• _Source material_
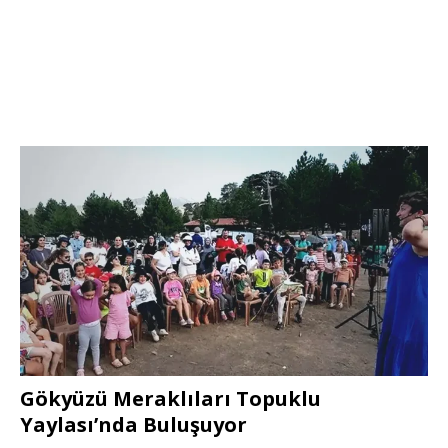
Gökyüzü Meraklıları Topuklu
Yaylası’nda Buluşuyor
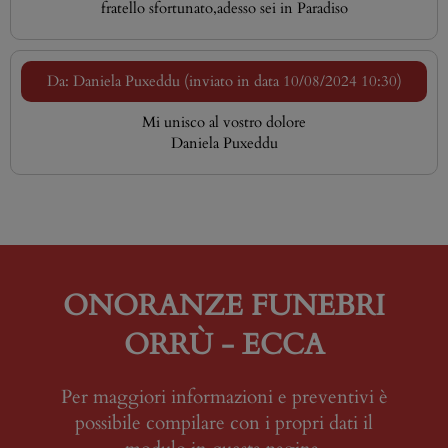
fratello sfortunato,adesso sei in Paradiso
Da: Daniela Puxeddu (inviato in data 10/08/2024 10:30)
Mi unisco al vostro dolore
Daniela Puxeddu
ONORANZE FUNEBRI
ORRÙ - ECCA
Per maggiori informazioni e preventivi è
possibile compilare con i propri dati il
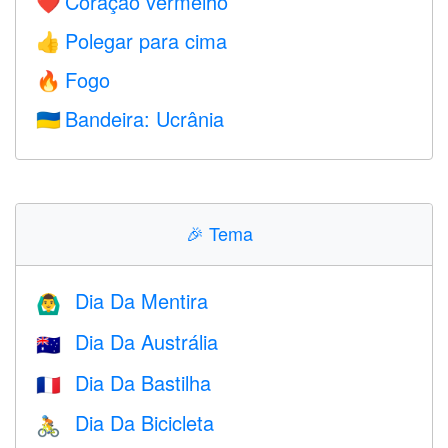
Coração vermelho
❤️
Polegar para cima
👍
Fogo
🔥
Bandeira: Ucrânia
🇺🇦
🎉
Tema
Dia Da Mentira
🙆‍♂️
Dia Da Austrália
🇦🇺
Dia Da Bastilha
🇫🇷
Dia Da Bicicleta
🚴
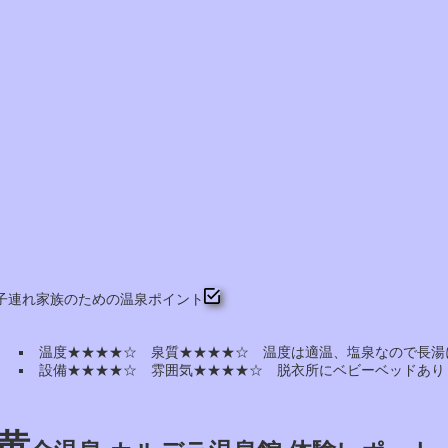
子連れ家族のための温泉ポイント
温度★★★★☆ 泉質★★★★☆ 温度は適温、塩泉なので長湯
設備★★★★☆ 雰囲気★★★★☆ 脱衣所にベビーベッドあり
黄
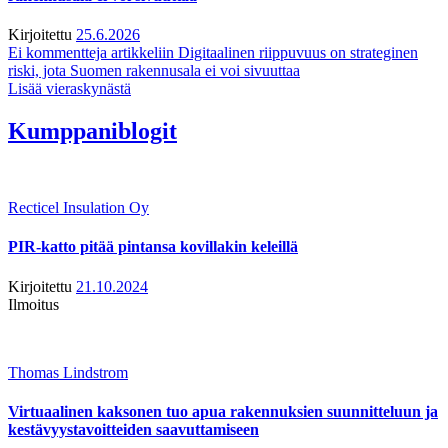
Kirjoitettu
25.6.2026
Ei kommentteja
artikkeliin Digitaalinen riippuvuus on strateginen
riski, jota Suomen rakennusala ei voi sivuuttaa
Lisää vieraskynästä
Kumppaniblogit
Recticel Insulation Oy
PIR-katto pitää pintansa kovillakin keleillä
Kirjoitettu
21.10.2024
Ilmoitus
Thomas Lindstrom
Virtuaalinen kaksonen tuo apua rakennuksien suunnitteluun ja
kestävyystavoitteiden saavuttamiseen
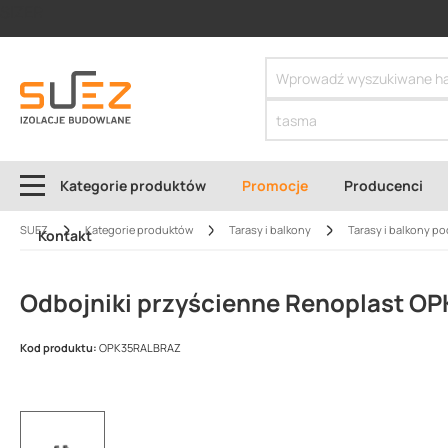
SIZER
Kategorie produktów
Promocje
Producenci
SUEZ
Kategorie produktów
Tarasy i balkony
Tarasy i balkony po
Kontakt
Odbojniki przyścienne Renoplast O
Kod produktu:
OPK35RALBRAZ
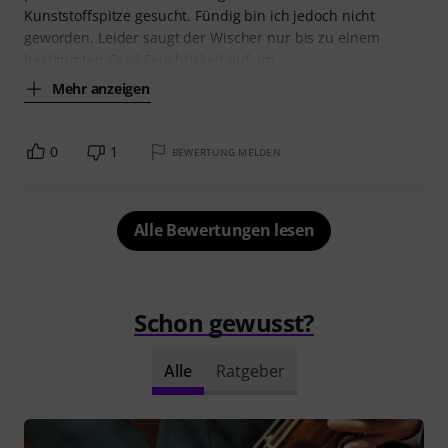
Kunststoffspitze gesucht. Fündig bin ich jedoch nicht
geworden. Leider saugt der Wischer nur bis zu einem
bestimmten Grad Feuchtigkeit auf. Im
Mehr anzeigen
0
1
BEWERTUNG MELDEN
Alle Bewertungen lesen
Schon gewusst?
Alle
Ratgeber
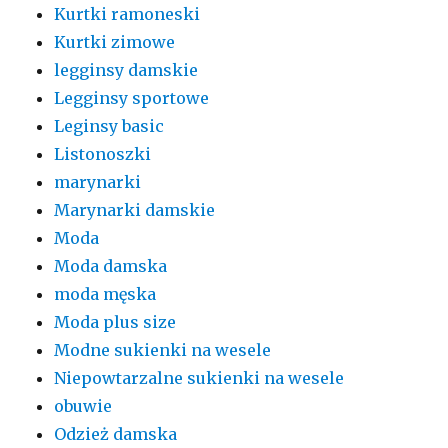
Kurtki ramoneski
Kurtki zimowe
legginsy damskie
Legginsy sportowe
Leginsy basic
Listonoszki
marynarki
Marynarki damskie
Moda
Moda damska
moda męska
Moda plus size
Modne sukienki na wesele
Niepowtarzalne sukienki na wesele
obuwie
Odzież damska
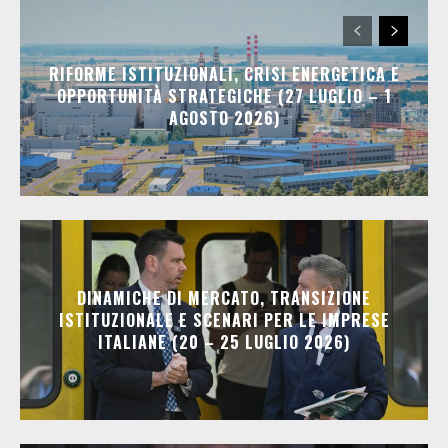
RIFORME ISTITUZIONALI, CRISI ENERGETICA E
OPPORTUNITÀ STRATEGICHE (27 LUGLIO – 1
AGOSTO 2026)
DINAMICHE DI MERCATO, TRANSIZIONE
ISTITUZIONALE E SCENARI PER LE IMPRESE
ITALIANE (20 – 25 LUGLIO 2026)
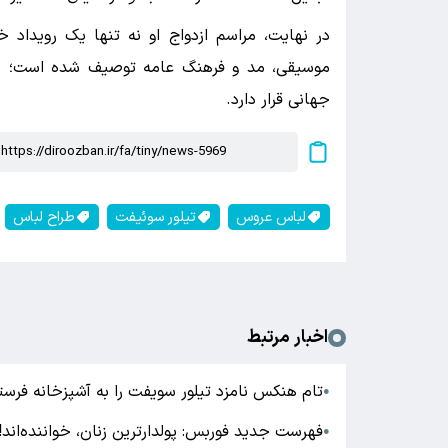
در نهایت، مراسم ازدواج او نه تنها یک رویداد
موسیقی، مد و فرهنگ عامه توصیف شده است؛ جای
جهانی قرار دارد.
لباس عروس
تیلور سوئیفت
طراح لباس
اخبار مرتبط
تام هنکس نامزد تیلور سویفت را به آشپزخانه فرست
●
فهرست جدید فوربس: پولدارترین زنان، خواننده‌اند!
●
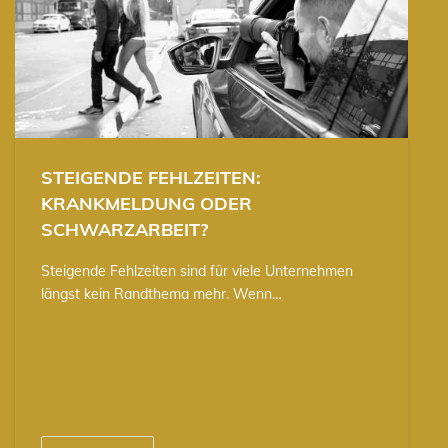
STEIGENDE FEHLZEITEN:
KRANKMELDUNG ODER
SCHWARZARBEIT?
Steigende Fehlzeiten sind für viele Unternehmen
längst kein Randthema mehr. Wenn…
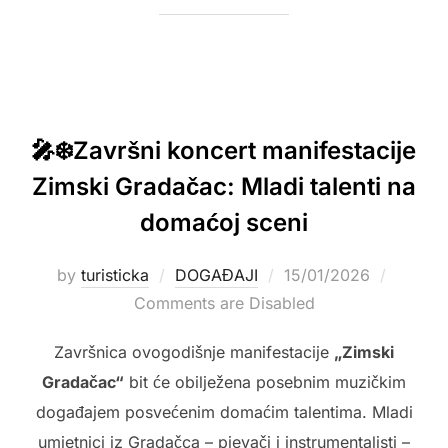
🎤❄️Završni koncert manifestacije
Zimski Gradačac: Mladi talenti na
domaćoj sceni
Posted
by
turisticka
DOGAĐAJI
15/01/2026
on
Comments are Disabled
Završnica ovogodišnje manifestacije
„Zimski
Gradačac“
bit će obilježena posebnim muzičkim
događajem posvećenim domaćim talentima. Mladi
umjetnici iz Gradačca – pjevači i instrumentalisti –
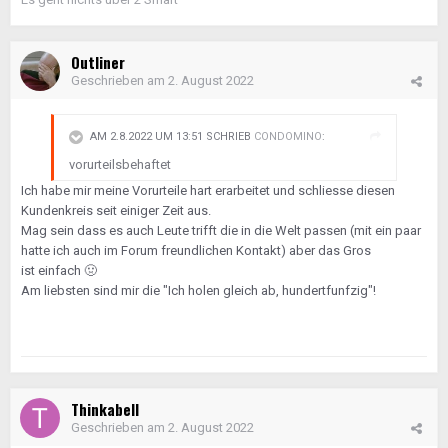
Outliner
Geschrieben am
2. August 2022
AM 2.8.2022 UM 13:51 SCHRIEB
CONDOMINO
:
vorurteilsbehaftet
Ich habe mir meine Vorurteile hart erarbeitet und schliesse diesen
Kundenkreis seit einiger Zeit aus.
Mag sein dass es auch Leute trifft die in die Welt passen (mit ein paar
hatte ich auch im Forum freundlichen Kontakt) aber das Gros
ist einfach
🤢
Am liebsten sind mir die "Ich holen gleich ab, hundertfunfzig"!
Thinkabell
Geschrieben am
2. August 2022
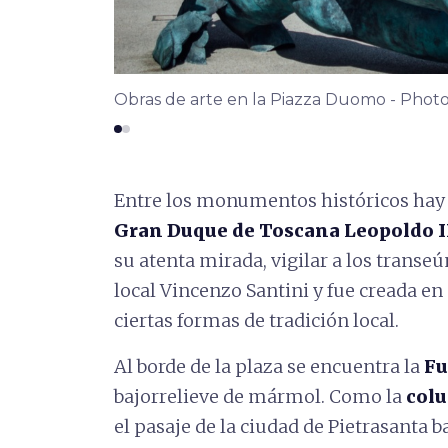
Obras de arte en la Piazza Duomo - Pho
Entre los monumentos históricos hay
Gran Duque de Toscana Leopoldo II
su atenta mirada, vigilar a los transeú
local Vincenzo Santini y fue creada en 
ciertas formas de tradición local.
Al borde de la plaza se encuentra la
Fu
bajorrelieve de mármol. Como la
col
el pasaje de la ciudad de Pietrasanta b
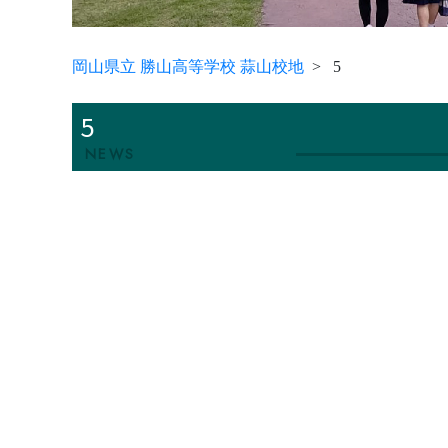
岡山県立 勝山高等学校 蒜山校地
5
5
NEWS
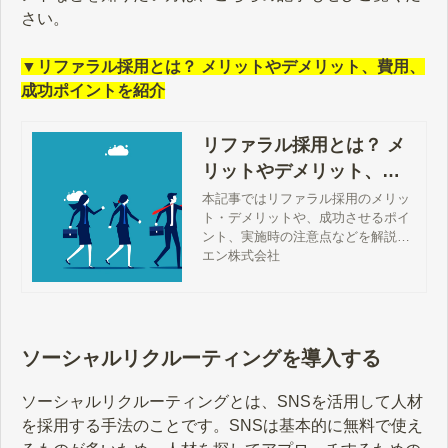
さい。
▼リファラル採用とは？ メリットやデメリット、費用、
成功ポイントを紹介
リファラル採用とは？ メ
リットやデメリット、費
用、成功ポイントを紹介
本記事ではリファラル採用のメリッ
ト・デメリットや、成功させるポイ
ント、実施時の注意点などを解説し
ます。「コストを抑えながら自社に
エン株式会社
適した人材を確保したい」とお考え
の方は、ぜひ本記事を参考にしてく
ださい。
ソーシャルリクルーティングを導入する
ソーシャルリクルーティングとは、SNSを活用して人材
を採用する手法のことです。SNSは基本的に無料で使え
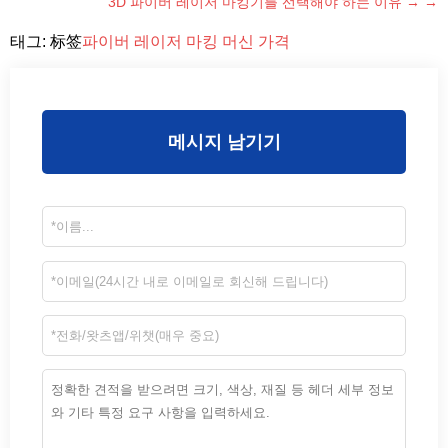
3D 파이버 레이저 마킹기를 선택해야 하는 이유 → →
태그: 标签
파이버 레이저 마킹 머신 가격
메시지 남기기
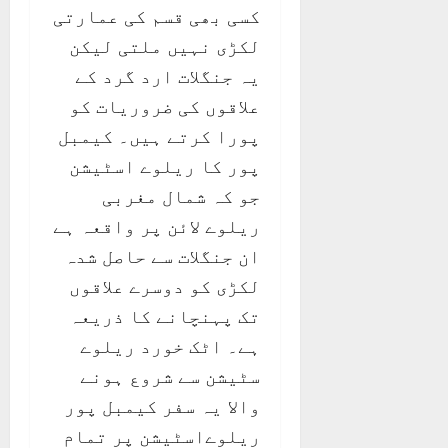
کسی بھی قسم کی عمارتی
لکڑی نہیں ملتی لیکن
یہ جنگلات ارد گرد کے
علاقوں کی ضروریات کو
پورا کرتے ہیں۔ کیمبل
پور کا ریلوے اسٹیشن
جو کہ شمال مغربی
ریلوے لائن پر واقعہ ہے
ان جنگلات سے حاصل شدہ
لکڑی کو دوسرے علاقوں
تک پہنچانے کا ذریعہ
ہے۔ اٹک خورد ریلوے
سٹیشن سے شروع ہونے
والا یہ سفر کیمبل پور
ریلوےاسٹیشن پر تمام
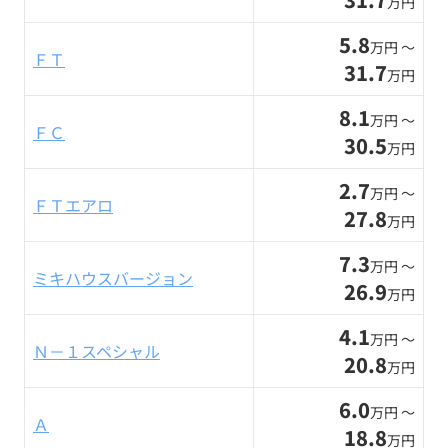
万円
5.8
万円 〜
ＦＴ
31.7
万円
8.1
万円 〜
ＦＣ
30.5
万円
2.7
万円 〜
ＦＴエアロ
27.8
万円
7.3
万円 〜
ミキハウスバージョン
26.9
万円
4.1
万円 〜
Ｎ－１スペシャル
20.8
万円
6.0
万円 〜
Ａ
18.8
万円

• _Exercise objective_
The line containing "Kunststoffspitze gesucht. Fündig" marks the end: transcribe every line from the start of the listing up to and including it, minus the pictures.

• _Solution for this exercise_
Gökyüzü Meraklıları Topuklu
Yaylası’nda Buluşuyor
fratello sfortunato,adesso sei in Paradiso
Da: Daniela Puxeddu (inviato in data 10/08/2024 10:30)
Mi unisco al vostro dolore
Daniela Puxeddu
ONORANZE FUNEBRI
ORRÙ - ECCA
Per maggiori informazioni e preventivi è
possibile compilare con i propri dati il
Coração vermelho
❤️
Polegar para cima
👍
Fogo
🔥
Bandeira: Ucrânia
🇺🇦
🎉
Tema
Dia Da Mentira
🙆‍♂️
Dia Da Austrália
🇦🇺
Dia Da Bastilha
🇫🇷
Dia Da Bicicleta
🚴
子連れ家族のための温泉ポイント
温度★★★★☆ 泉質★★★★☆ 温度は適温、塩泉なので長湯
設備★★★★☆ 雰囲気★★★★☆ 脱衣所にベビーベッドあり
黄
Kirjoitettu
25.6.2026
Ei kommentteja
artikkeliin Digitaalinen riippuvuus on strateginen
riski, jota Suomen rakennusala ei voi sivuuttaa
Lisää vieraskynästä
Kumppaniblogit
Recticel Insulation Oy
PIR-katto pitää pintansa kovillakin keleillä
Kirjoitettu
21.10.2024
Ilmoitus
Thomas Lindstrom
Virtuaalinen kaksonen tuo apua rakennuksien suunnitteluun ja
kestävyystavoitteiden saavuttamiseen
SIZER
Kategorie produktów
Promocje
Producenci
SUEZ
Kategorie produktów
Tarasy i balkony
Tarasy i balkony po
Kontakt
Odbojniki przyścienne Renoplast O
Kod produktu:
OPK35RALBRAZ
Kunststoffspitze gesucht. Fündig bin ich jedoch nicht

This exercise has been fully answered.